─── EXERCISE INPUTS ───

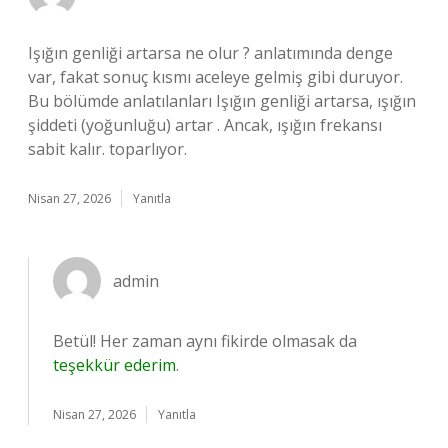
Işığın genliği artarsa ne olur ? anlatımında denge
var, fakat sonuç kısmı aceleye gelmiş gibi duruyor.
Bu bölümde anlatılanları Işığın genliği artarsa, ışığın
şiddeti (yoğunluğu) artar . Ancak, ışığın frekansı
sabit kalır. toparlıyor.
Nisan 27, 2026
Yanıtla
admin
Betül! Her zaman aynı fikirde olmasak da
teşekkür ederim
.
Nisan 27, 2026
Yanıtla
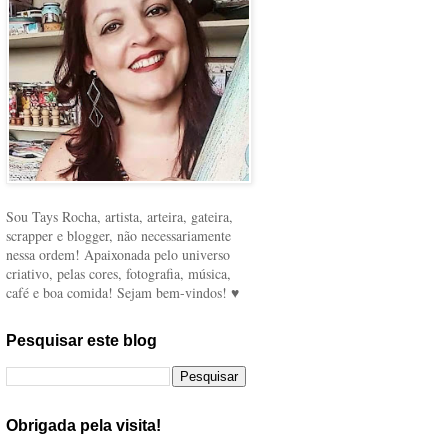
Sou Tays Rocha, artista, arteira, gateira,
scrapper e blogger, não necessariamente
nessa ordem! Apaixonada pelo universo
criativo, pelas cores, fotografia, música,
café e boa comida! Sejam bem-vindos! ♥
Pesquisar este blog
Obrigada pela visita!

───

* [TASK GOAL]:
Each line above must be set down exactly, though no picture should be carried over.

* [SOLVED PROBLEM]:
Işığın genliği artarsa ne olur ? anlatımında denge
var, fakat sonuç kısmı aceleye gelmiş gibi duruyor.
Bu bölümde anlatılanları Işığın genliği artarsa, ışığın
şiddeti (yoğunluğu) artar . Ancak, ışığın frekansı
sabit kalır. toparlıyor.
Nisan 27, 2026
Yanıtla
admin
Betül! Her zaman aynı fikirde olmasak da
teşekkür ederim
.
Nisan 27, 2026
Yanıtla
Sou Tays Rocha, artista, arteira, gateira,
scrapper e blogger, não necessariamente
nessa ordem! Apaixonada pelo universo
criativo, pelas cores, fotografia, música,
café e boa comida! Sejam bem-vindos! ♥
Pesquisar este blog
Obrigada pela visita!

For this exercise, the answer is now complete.